The B.C. government has decided that British Petroleum Plc. will not be permitted to extract coal-bed methane — a type of natural gas — from the Canadian side of the Flathead River Basin.
BP had wanted to extract coal-bed methane from an area covering 500 square kilometres in the Flathead area of the East Kootenays.
But a BP spokeswoman said the possibility of the development in the Canadian Flathead has been withdrawn from the provincial evaluation process of a much larger area where BP remains interested in exploring for coal-bed methane.
"The province recognizes the sensitivity of the Flathead Valley and so we are not including this area," said Graham Currie, spokesman for the B.C. Ministry of Energy, Mines and Petroleum Resources.
The decision has pleased environmentalists who wanted to stop the project due to concerns about possible air and water pollution as well as damage to wildlife.

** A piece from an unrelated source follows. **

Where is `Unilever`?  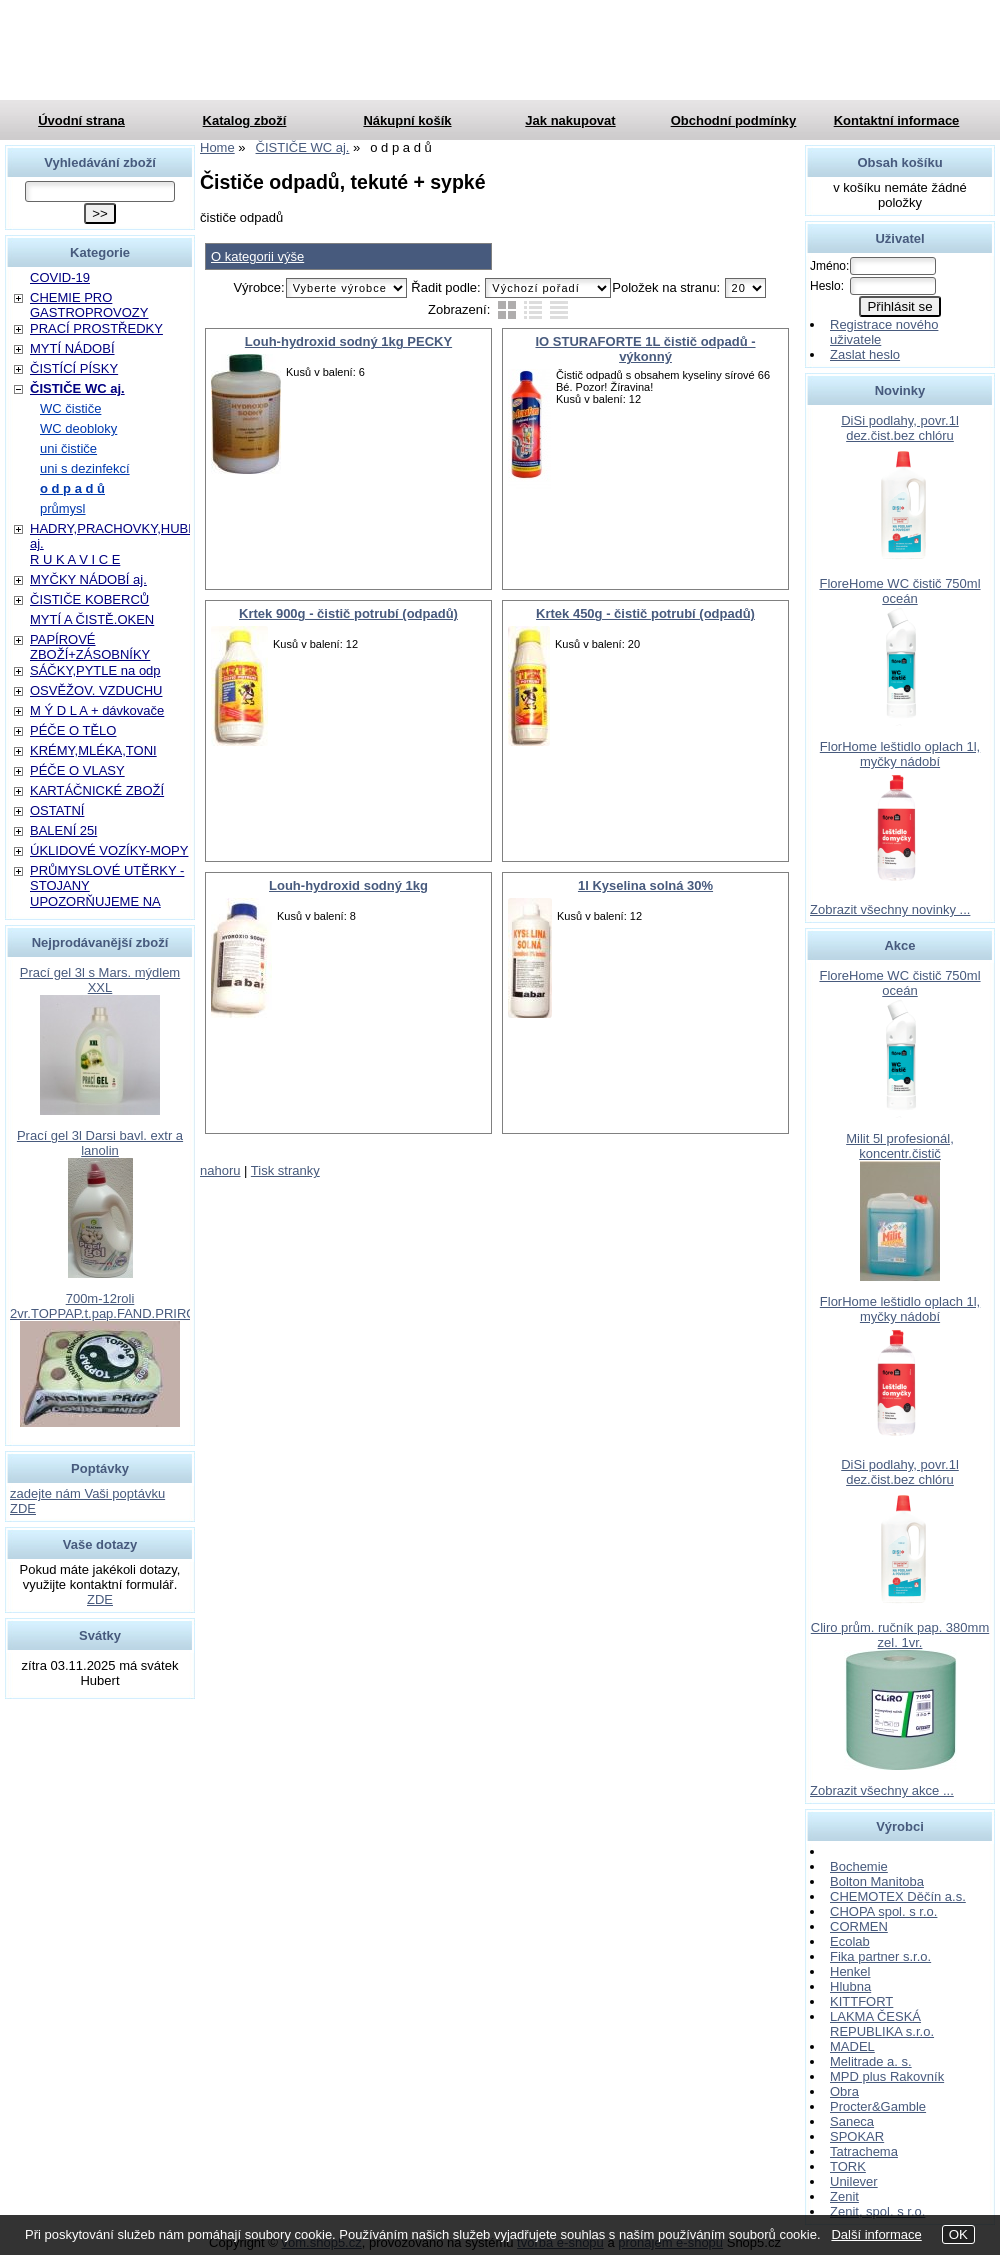
Unilever is located at coordinates (854, 2181). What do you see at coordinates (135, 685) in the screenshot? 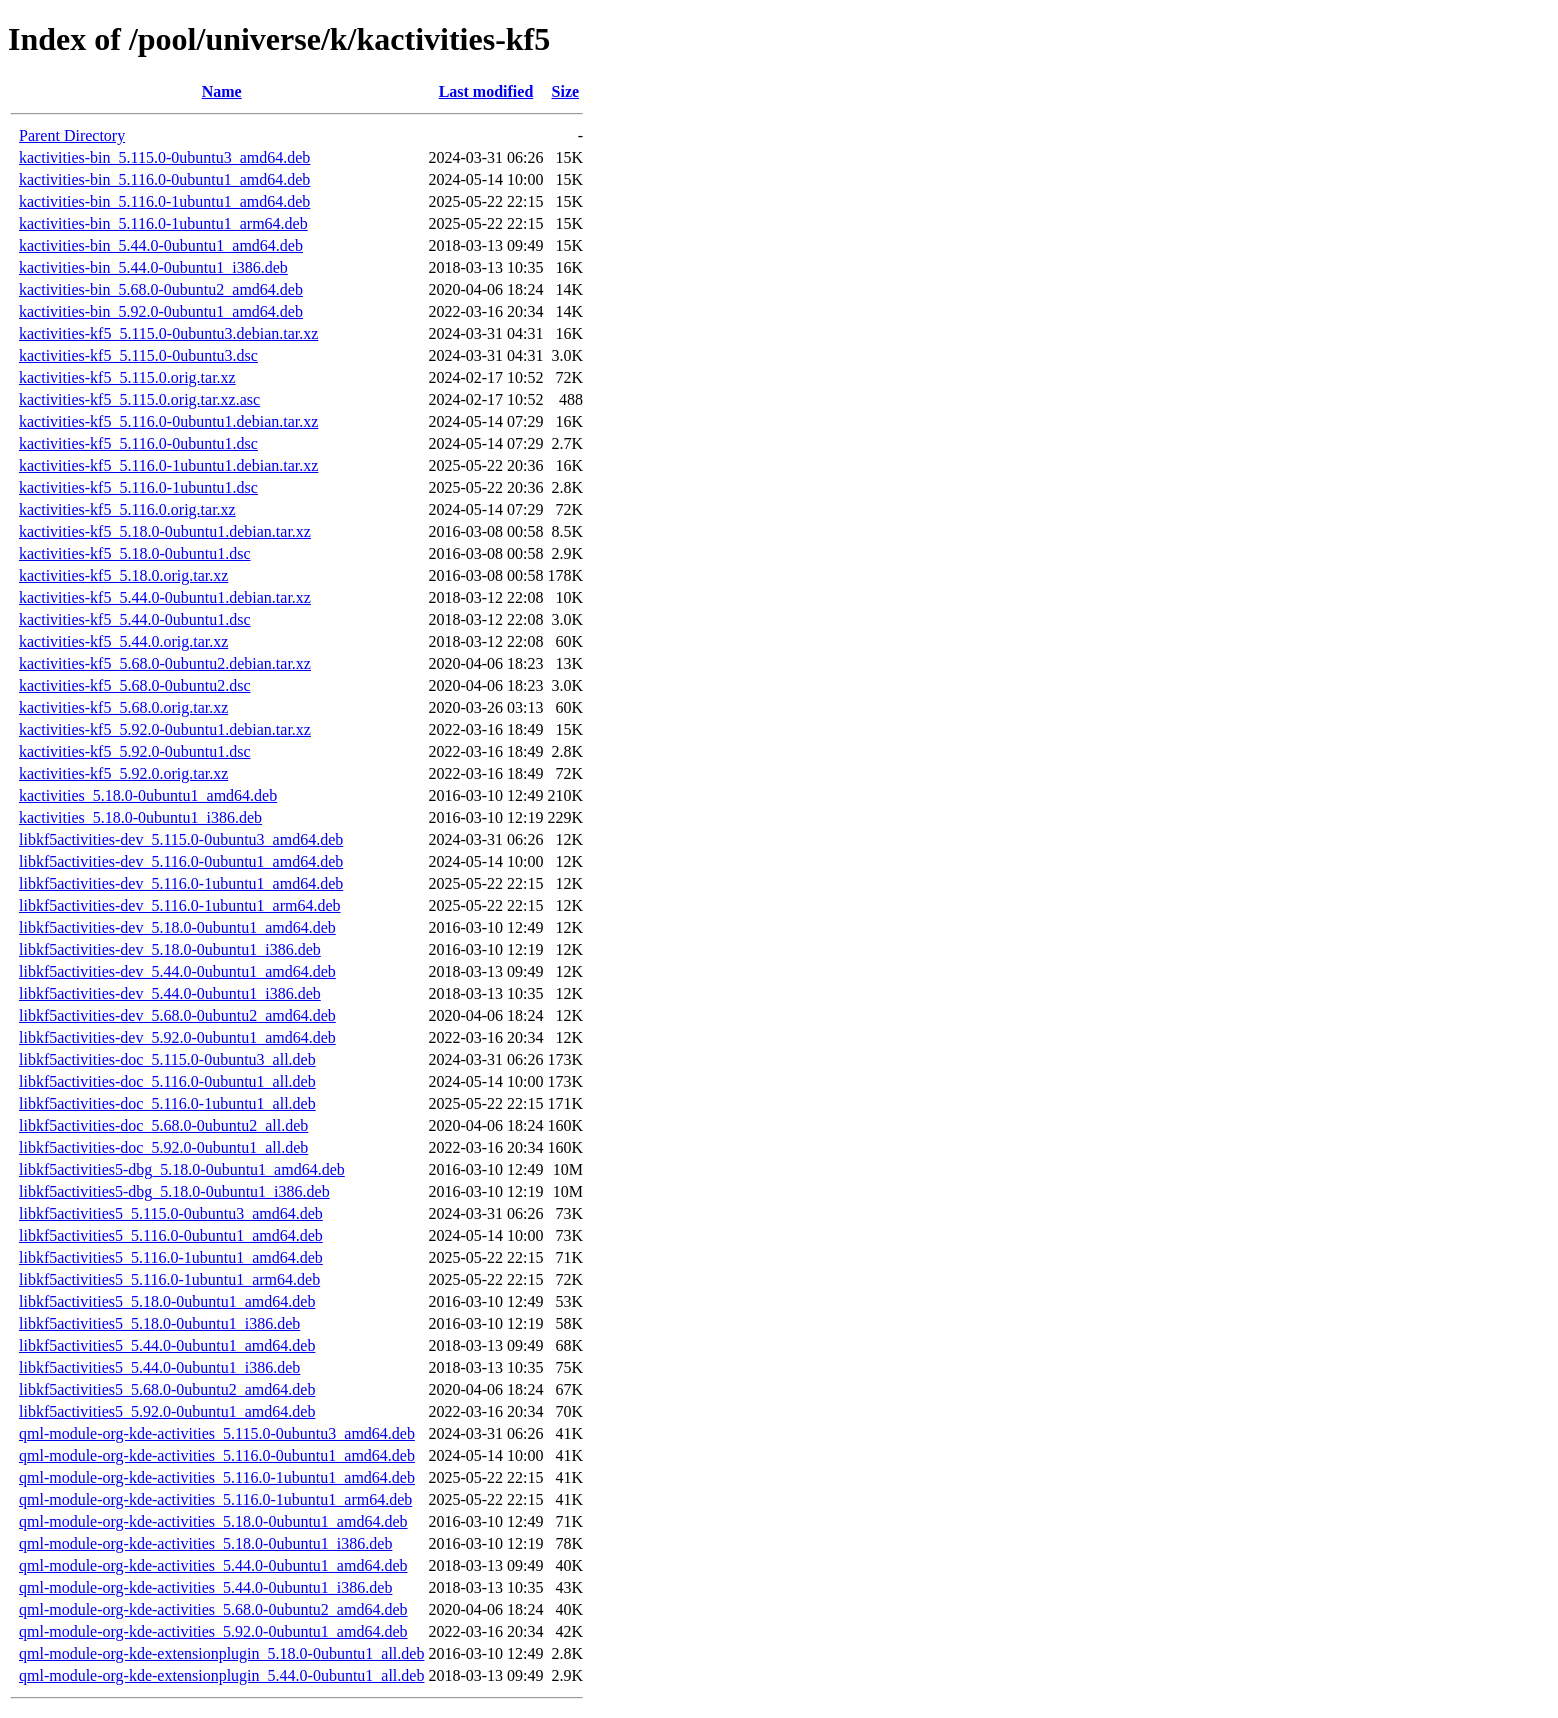
I see `kactivities-kf5_5.68.0-0ubuntu2.dsc` at bounding box center [135, 685].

"The exclusion of the Flathead from this tenure [application] sets a precedent for British Columbia that signals the government of our province recognizes that there are areas that are not appropriate for this kind of industrial extraction activity,'' said Casey Brennan, who is with the environmental group, Wildsight.
Wildsight is an organization that works to maintain biodiversity and healthy human communities in Canada's Columbia and Rocky Mountains eco-region.